Além de país mais populoso do planeta, a China tem os títulos de maior exportador, principal mercado automobilístico e primeiro produtor siderúrgico mundial.
Em 2009, o PIB (Produto Interno Bruto, soma das riquezas da nação) chinês encostou no do Japão - dez vezes menos povoado e, portanto, dez vezes mais rico por habitante-, com R$ 8,8096 trilhões (US$ 4,980 trilhões) contra R$ 8,8574 (US$ 5,007 trilhões).
O Japão deve divulgar na segunda-feira (16) o total do PIB para o primeiro semestre de 2010. No entanto, o vice-presidente do banco central chinês, Yu Gang declarou recentemente que a China já está convencida de que sua cifra será superior à japonesa.
- A China já é a segunda economia mundial.
De qualquer maneira, alguns analistas acreditam que a China pode se enganar. A recente valorização do iene (moeda japonesa) em relação ao dólar pode permitir ao Japão conservar seu segundo lugar, atrás dos Estados Unidos.
Takahide Kiuchi, da Nomura Securities, acredita em um PIB japonês de R$ 4,6825 trilhões (US$ 2,65 trilhões) para o período de janeiro a junho, contra R$ 4,4756 trilhões (US$ 2,53 trilhões) para o PIB chinês publicado em julho.
No entanto, a chegada da China à segunda posição parece inevitável, apesar de pairar dúvidas sobre a qualidade de seu crescimento, enfatiza Arthur Kroeber, diretor de gabinete da consultoria Dragonomics, com sede em Pequim . Segundo Kroeber, os dirigentes políticos chineses devem romper com a mentalidade que privilegia o crescimento a qualquer preço, um pensamento que "ainda está muito presente em sua burocracia".
- Insistir numa taxa de crescimento elevada pode introduzir mais distorções na economia.
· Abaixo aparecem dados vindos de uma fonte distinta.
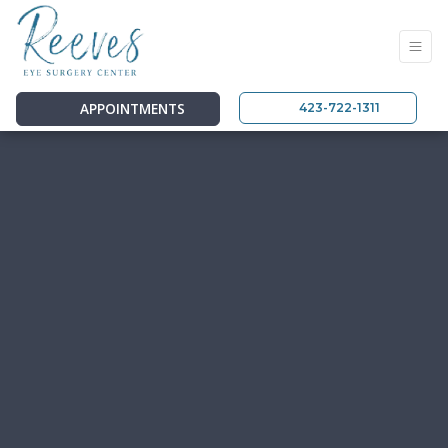
APPOINTMENTS
423-722-1311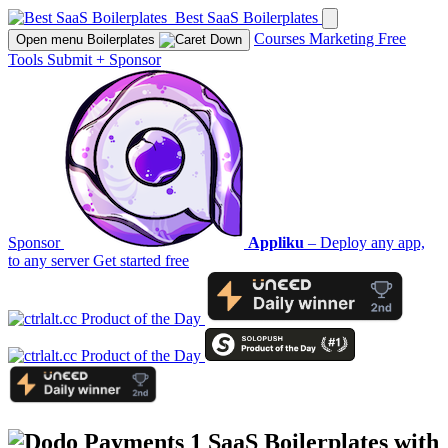
Best SaaS Boilerplates
Courses
Marketing
Free
Open menu
Boilerplates
Tools
Submit
+
Sponsor
Sponsor
Appliku
– Deploy any app,
to any server
Get started free
1 SaaS Boilerplates with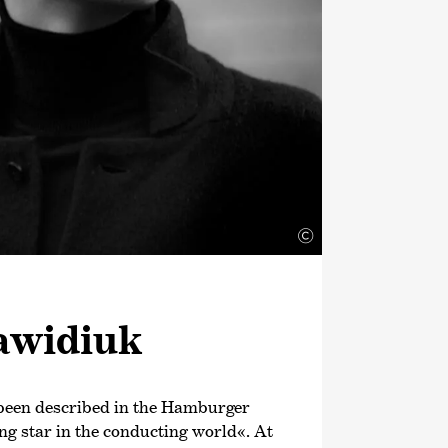
©
awidiuk
been described in the Hamburger
ng star in the conducting world«. At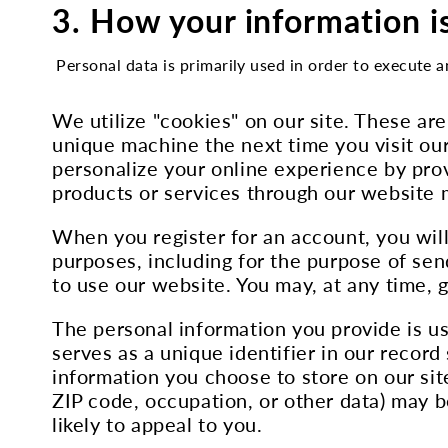
3. How your information i
Personal data is primarily used in order to execute a
We utilize "cookies" on our site. These ar
unique machine the next time you visit our
personalize your online experience by prov
products or services through our website
When you register for an account, you will
purposes, including for the purpose of sen
to use our website. You may, at any time, 
The personal information you provide is u
serves as a unique identifier in our recor
information you choose to store on our si
ZIP code, occupation, or other data) may b
likely to appeal to you.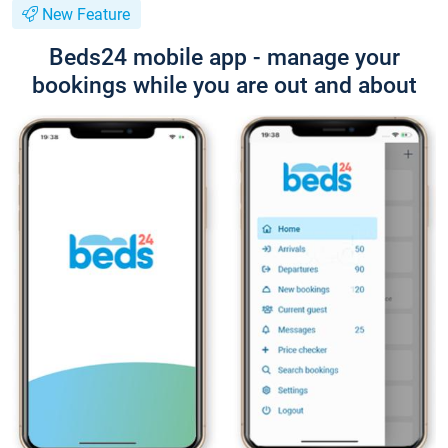
New Feature
Beds24 mobile app - manage your
bookings while you are out and about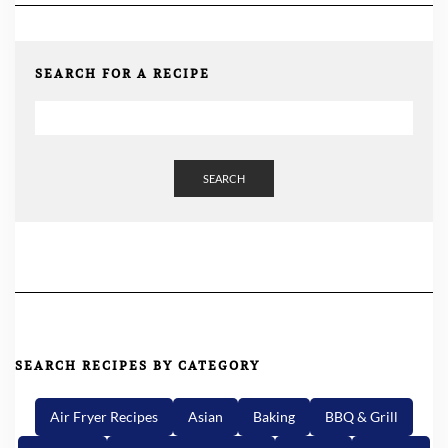
SEARCH FOR A RECIPE
SEARCH
SEARCH RECIPES BY CATEGORY
Air Fryer Recipes
Asian
Baking
BBQ & Grill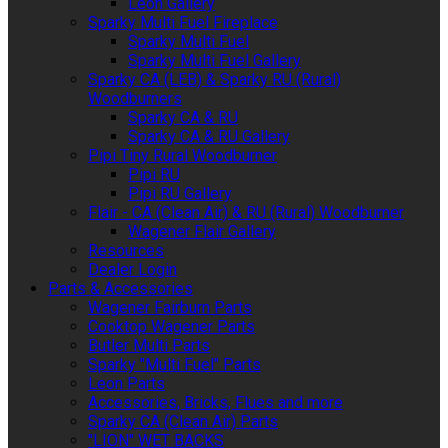
Leon Gallery
Sparky Multi Fuel Fireplace
Sparky Multi Fuel
Sparky Multi Fuel Gallery
Sparky CA (LEB) & Sparky RU (Rural)
Woodburners
Sparky CA & RU
Sparky CA & RU Gallery
Pipi Tiny Rural Woodburner
Pipi RU
Pipi RU Gallery
Flair - CA (Clean Air) & RU (Rural) Woodburner
Wagener Flair Gallery
Resources
Dealer Login
Parts & Accessories
Wagener Fairburn Parts
Cooktop Wagener Parts
Butler Multi Parts
Sparky "Multi Fuel" Parts
Leon Parts
Accessories, Bricks, Flues and more
Sparky CA (Clean Air) Parts
"LION" WET BACKS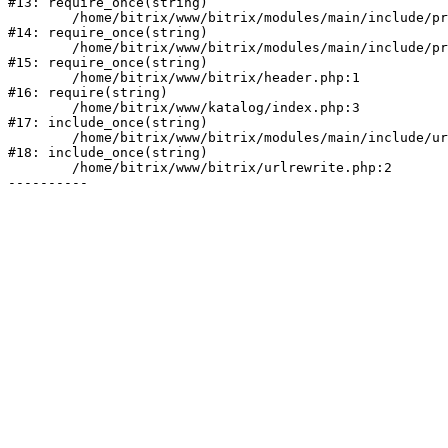
#13: require_once(string)

	/home/bitrix/www/bitrix/modules/main/include/prolog_before.php:19

#14: require_once(string)

	/home/bitrix/www/bitrix/modules/main/include/prolog.php:10

#15: require_once(string)

	/home/bitrix/www/bitrix/header.php:1

#16: require(string)

	/home/bitrix/www/katalog/index.php:3

#17: include_once(string)

	/home/bitrix/www/bitrix/modules/main/include/urlrewrite.php:128

#18: include_once(string)

	/home/bitrix/www/bitrix/urlrewrite.php:2
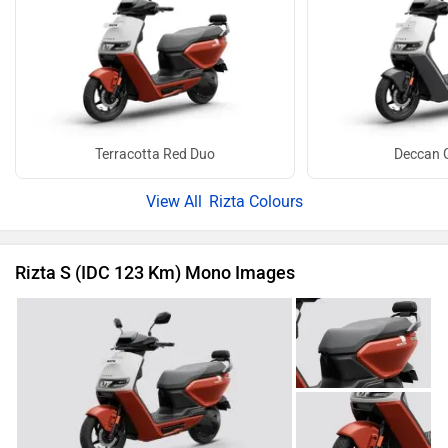
Terracotta Red Duo
Deccan 
Rizta Colours
Rizta S (IDC 123 Km) Mono Images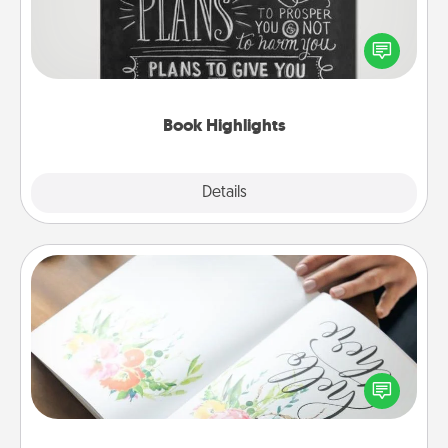
Are you crafty or creative? Sometimes people
highlight words or phrases in books that speak
meaningfully to them. To give a fun gift, find some
highlights and have them made up into chalk art.
Book Highlights
Explore
Details
Close
Calligraphy Love Letter
Hire a calligrapher to turn a love letter or your
wedding vows into a beautifully written keepsake
that you can frame.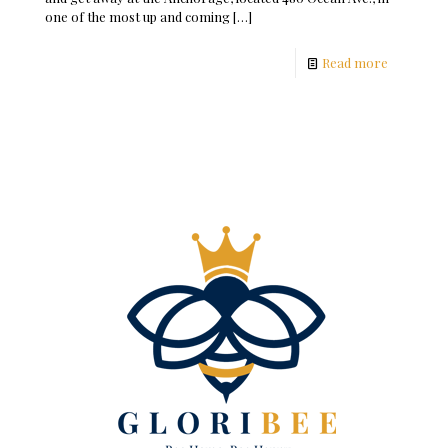
one of the most up and coming
[…]
Read more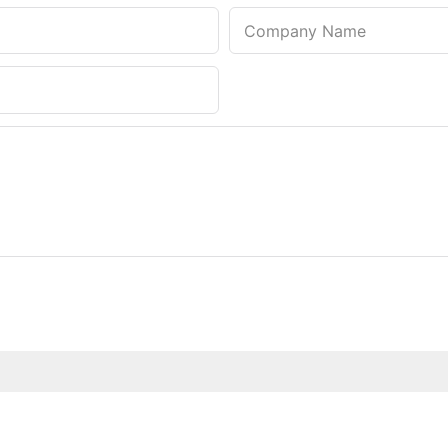
Company Name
Na realidade, devemos nos concentrar nos meios de melhorar a qualidade do crescimento.
De acordo com Patrick Chovanec, professor da Escola de Economia e Gestão da Universidade de Tsinghua em Pequim, o "país se encontra em uma encruzilhada".
- A China se acha diante a mesma problemática que o Japão nos anos 1980: adaptar-se ou persistir no caminho de uma economia empurrada pelas exportações.
Desde o lançamento da política de reforma e abertura no final dos anos 70 por parte de Deng Xiaoping (líder político entre 1978 e 1992 e criador do socialismo de mercado, regime vigente no país atualmente), a China superou a Grã-Bretanha, a França e a Alemanha em termos de PIB.
Mas esse crescimento excepcional também teve como efeito colateral o aumento das desigualdades entre uma classe média urbana, que tem agora moradia e automóveis, e centenas de milhões de pobres, alguns dos quais vivem com menos de R$ 0,88 (US$ 0,50) por dia.